Imports more boon than bane - The Packer

Imports more boon than bane

01/09/2014 03:13:00 PM
Tom Karst

There were a few readers of the NPR piece who admitted the pragmatic approach of buying local when possible but looking to imports in the dead of winter. Another questioned where “local” bananas could be found in the U.S. at any time of year.

Certainly, there is no doubt that imports are taking a rising role in fresh fruit and vegetable availability compared with decades ago.

A recent U.S. Department of Agriculture Economic Research Service report titled “Imports contribute to year-round fresh fruit availability” said the import share of overall U.S. fresh fruit use expanded from 36.3% to 49% between 1990-92 and 2010-12. The report said that the import share of U.S. avocado consumption jumped from 9.4% in 1990-92 to 70.3% in 2010-12. Kiwifruit’s import share of consumpton rose from 51.2% to 75.6%, while the import share for blueberry consumption increased from 13.2% to 49.5%, the USDA said.

Fueled in part by greater imports, U.S. per capita use of all fresh fruit grew from 93.4 pounds in 1990-92 to 104.7 pounds in 2010-12, the USDA said. Showing the biggest growth were blueberries (+681%), papayas (+441%) mangoes (+252%), limes (+213%), cherries (+211%), pineapples (+200%), avocados (+189%, tangerines and tangelos (+159%), and strawberries (+116%).

For avocados, the USDA observed the startling fact that average annual U.S. avocado imports reached 420,954 metric tons in 2010-12, a whopping 2,214% increase since 1990-92. The agency noted that avocado imports have overtaken domestic production since 2005, when Mexico gained year-round access for its Hass avocados to 47 U.S. states.

Even so, the USDA said avocado imports from Mexico and Chile also complement California’s output, with more than 70% of domestic shipments between May and September in 2010-12, while more than 70% of imported avocados were marketed between October and April.

The USDA ERS report looked at imports grapes, avocados, oranges, strawberries, and apples and reached a conclusion that bolstered the view that imports help U.S. consumers and the U.S. economy. “Increased imports help to make up for seasonal shortfalls in domestic fruit production, which can help lower prices and smooth out price fluctuations in the domestic market,” the report said.
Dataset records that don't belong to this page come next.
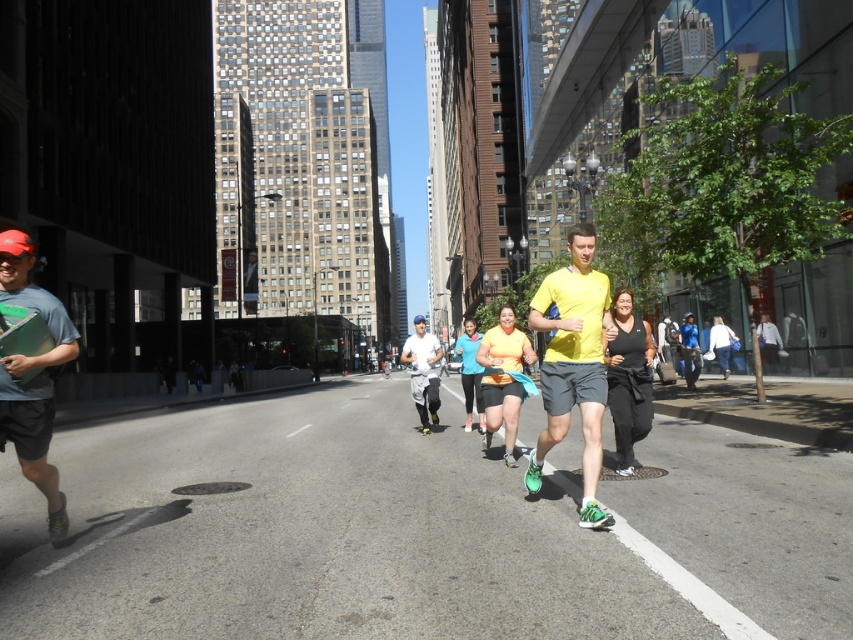 You are a photographer trying to capture a runner in the scene. The matte gray shirt at left and the white matte running shoes at center are both in your viewfinder. Which object should you focus on to ensure it takes up more of the photo?

You should focus on the white matte running shoes at center because it occupies more space than the matte gray shirt at left.

You are a photographer standing at the corner of the street. You want to capture a photo of the yellow matte shirt at center. Based on the coordinates provided, where should you aim your camera?

The yellow matte shirt at center is located at coordinates point [573,364], so you should aim your camera towards that point to capture it. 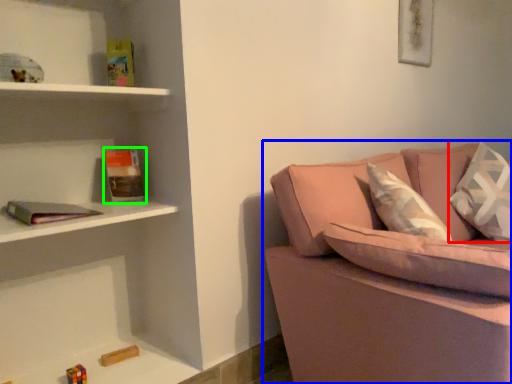 Question: Considering the real-world distances, which object is closest to pillow (highlighted by a red box)? studio couch (highlighted by a blue box) or book (highlighted by a green box).

Choices:
 (A) studio couch
 (B) book

Answer: (A) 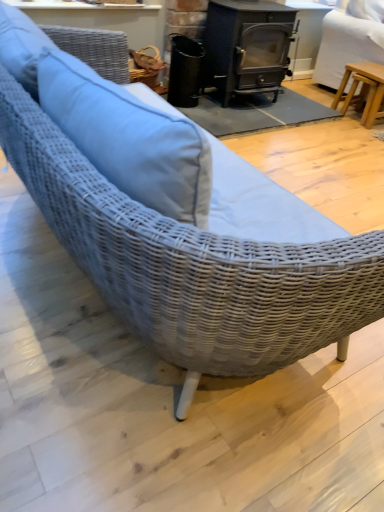 Question: Relative to light brown wooden stool at right, is light brown wooden stool at right in front or behind?

Choices:
 (A) front
 (B) behind

Answer: (B)

Question: From the image's perspective, is light brown wooden stool at right positioned above or below light brown wooden stool at right?

Choices:
 (A) below
 (B) above

Answer: (A)

Question: Which of these objects is positioned farthest from the light brown wooden stool at right?

Choices:
 (A) light brown wooden stool at right
 (B) black cast iron wood burning stove at center
 (C) black matte trash can at center

Answer: (C)

Question: Which object is the closest to the light brown wooden stool at right?

Choices:
 (A) black cast iron wood burning stove at center
 (B) light brown wooden stool at right
 (C) black matte trash can at center

Answer: (B) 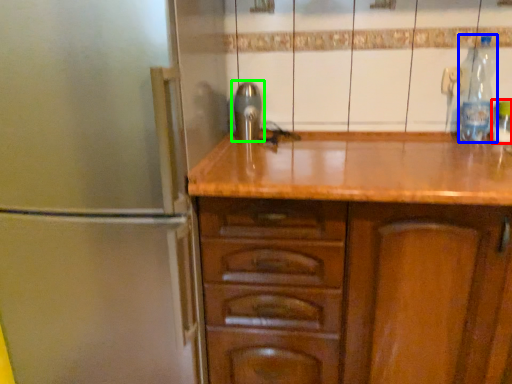 Question: Based on their relative distances, which object is nearer to bottle (highlighted by a red box)? Choose from bottle (highlighted by a blue box) and tap (highlighted by a green box).

Choices:
 (A) bottle
 (B) tap

Answer: (A) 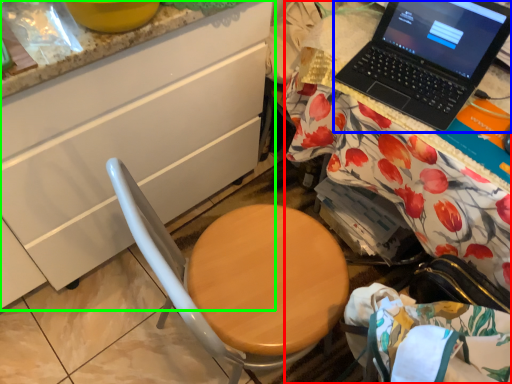 Question: Considering the real-world distances, which object is farthest from desk (highlighted by a red box)? laptop (highlighted by a blue box) or cabinetry (highlighted by a green box)?

Choices:
 (A) laptop
 (B) cabinetry

Answer: (B) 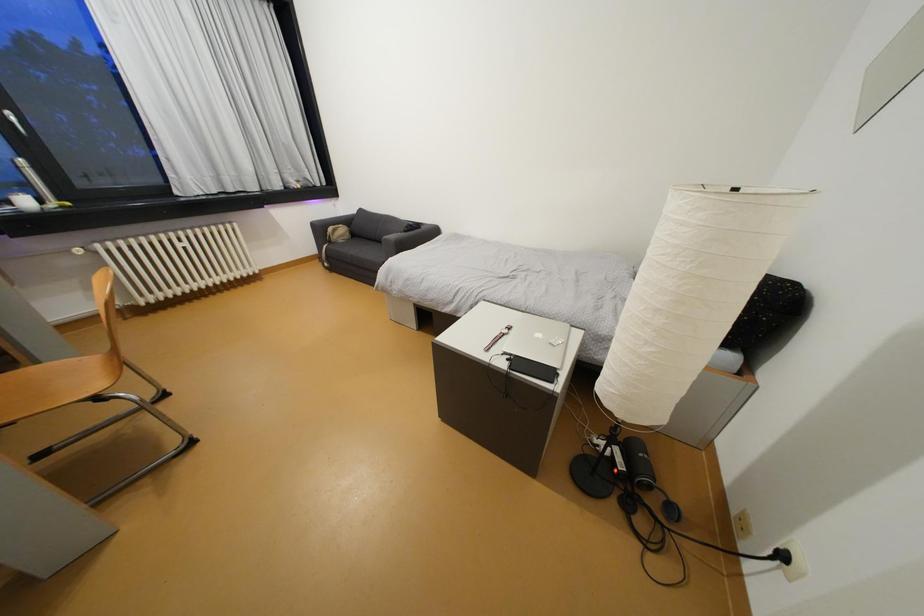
And despite increased imports, the USDA said that domestic fresh-market fruit production has maintained its level and even shown an upward trend in most for the five leading fruit imported fresh fruits. “It appears that imports have grown mostly to satisfy increased consumption rather than to replace domestic production.”

Disregarding all other notions and social motivations, then, we can say with confidence that imports are certainly more boon than bane to U.S. consumers and the fresh produce industry.